By Peter Reynolds

Back in 1983, composer Adrian Williams founded the Presteigne Festival; now, in celebration of his sixtieth birthday, he’s back at this year’s festival as a featured composer. His hour-long piece, Ways of Going, for baritone, oboe and string quartet, sets the poetry of Alun Lewis, the Anglo-Welsh poet killed in the Second World War. It formed a whole concert heard in the light-filled medieval church of St Stephen’s in Old Radnor last Sunday afternoon.

The words evoke soldiers’ anticipation of battle, the poet’s memories of his boyhood in rural west Wales and his expectation of the fatherhood he was never to know. Williams’s music is deeply felt, rich in evocative colour and didn’t hold back its emotional punch, its transient quality underlined by the golden late summer weather outside. Baritone Damien Thantrey sang the taxing vocal part with fierce commitment and the same qualities marked the playing of the Carducci String Quartet (perhaps now Britain’s leading younger string quartet) and oboist Emily Pailthorpe.
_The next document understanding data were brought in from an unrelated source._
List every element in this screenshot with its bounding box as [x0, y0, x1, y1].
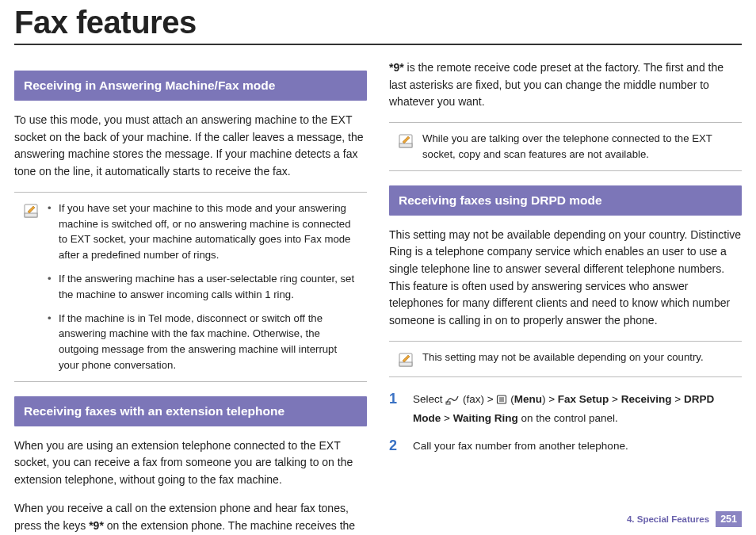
step1-gt2: > [672, 393, 684, 405]
step-2: 2 Call your fax number from another tele… [389, 438, 742, 455]
title-rule [14, 44, 742, 45]
note-box-2: While you are talking over the telephone… [389, 122, 742, 171]
note-icon [22, 202, 40, 220]
step1-gt3: > [441, 412, 452, 424]
note-box-1: If you have set your machine to this mod… [14, 192, 367, 382]
svg-rect-5 [399, 362, 412, 366]
steps-list: 1 Select (fax) > (Menu) > Fax Setup > Re… [389, 392, 742, 455]
note1-item-3: If the machine is in Tel mode, disconnec… [48, 311, 359, 373]
step-number-1: 1 [389, 392, 402, 407]
step1-menu-close: ) > [542, 393, 558, 405]
step1-gt1: > [609, 393, 620, 405]
page-title: Fax features [0, 0, 756, 44]
fax-icon [445, 394, 460, 411]
step1-end: on the control panel. [518, 412, 618, 424]
two-column-body: Receiving in Answering Machine/Fax mode … [0, 59, 756, 535]
remote-code: *9* [89, 519, 104, 532]
step-number-2: 2 [389, 438, 402, 454]
step1-faxsetup: Fax Setup [558, 393, 609, 405]
note-icon [397, 351, 414, 369]
section-header-drpd: Receiving faxes using DRPD mode [389, 185, 742, 216]
page-footer: 4. Special Features 251 [627, 511, 742, 527]
right-column: *9* is the remote receive code preset at… [389, 59, 742, 535]
step1-fax-label: (fax) > [463, 393, 496, 405]
step-2-body: Call your fax number from another teleph… [413, 438, 742, 455]
section-header-answering-machine: Receiving in Answering Machine/Fax mode [14, 71, 367, 101]
note-3-body: This setting may not be available depend… [422, 350, 734, 365]
step1-waiting-ring: Waiting Ring [453, 412, 518, 424]
svg-rect-3 [399, 143, 412, 147]
step1-menu: Menu [514, 393, 542, 405]
section2-para2: When you receive a call on the extension… [14, 500, 367, 535]
note-icon [397, 132, 414, 150]
note1-item-2: If the answering machine has a user-sele… [48, 271, 359, 303]
remote-code-2: *9* [389, 61, 404, 74]
left-column: Receiving in Answering Machine/Fax mode … [14, 59, 367, 535]
step1-receiving: Receiving [621, 393, 672, 405]
note-1-body: If you have set your machine to this mod… [48, 201, 359, 373]
step-1: 1 Select (fax) > (Menu) > Fax Setup > Re… [389, 392, 742, 427]
right-top-para: *9* is the remote receive code preset at… [389, 59, 742, 111]
step-1-body: Select (fax) > (Menu) > Fax Setup > Rece… [413, 392, 742, 427]
section1-para: To use this mode, you must attach an ans… [14, 112, 367, 181]
svg-rect-6 [446, 402, 450, 404]
right-top-rest: is the remote receive code preset at the… [389, 61, 724, 108]
section2-para1: When you are using an extension telephon… [14, 438, 367, 489]
section3-para: This setting may not be available depend… [389, 227, 742, 330]
note-2-body: While you are talking over the telephone… [422, 131, 734, 162]
note-box-3: This setting may not be available depend… [389, 341, 742, 377]
menu-icon [496, 394, 507, 411]
svg-rect-1 [25, 213, 37, 217]
footer-page-number: 251 [716, 511, 742, 527]
footer-chapter: 4. Special Features [627, 514, 709, 524]
note1-item-1: If you have set your machine to this mod… [48, 201, 359, 263]
step1-t1: Select [413, 393, 445, 405]
section-header-extension-telephone: Receiving faxes with an extension teleph… [14, 396, 367, 426]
After the concert was over the audience made a dash for the intimate church of St Michael’s in Discoed for a recital of solo cello music by Alice Neary. It scarcely seems possible that one instrument can produce the myriad colours of the opening piece, Trois strophes sur le nom de Sacher by the French composer Henri Dutilleux. John Hawkins’s Stranger, Lover, Dancer, by comparison, reached out to the audience in its direct emotionally charged music and Latin-inspired finale – a wonderful work.
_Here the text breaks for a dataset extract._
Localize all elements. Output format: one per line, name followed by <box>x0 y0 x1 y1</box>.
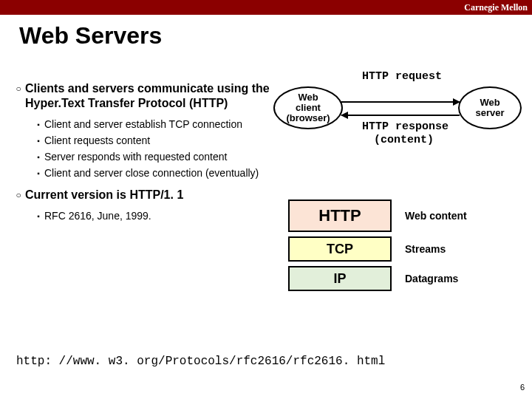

Neary is a superbly versatile performer, able to adapt the rich warmth of her playing to a wide variety of music and was equally at home in the spiky invention of Robert Saxton’s Sonata on a Theme of Sir William Walton – both Hawkins and Saxton were in the audience. But she came into her own in the afternoon’s final piece, Bach’s Second Suite: music that, in its perfect balance of invention, intellectual control and deep spirituality, transcends the commonplace as no other.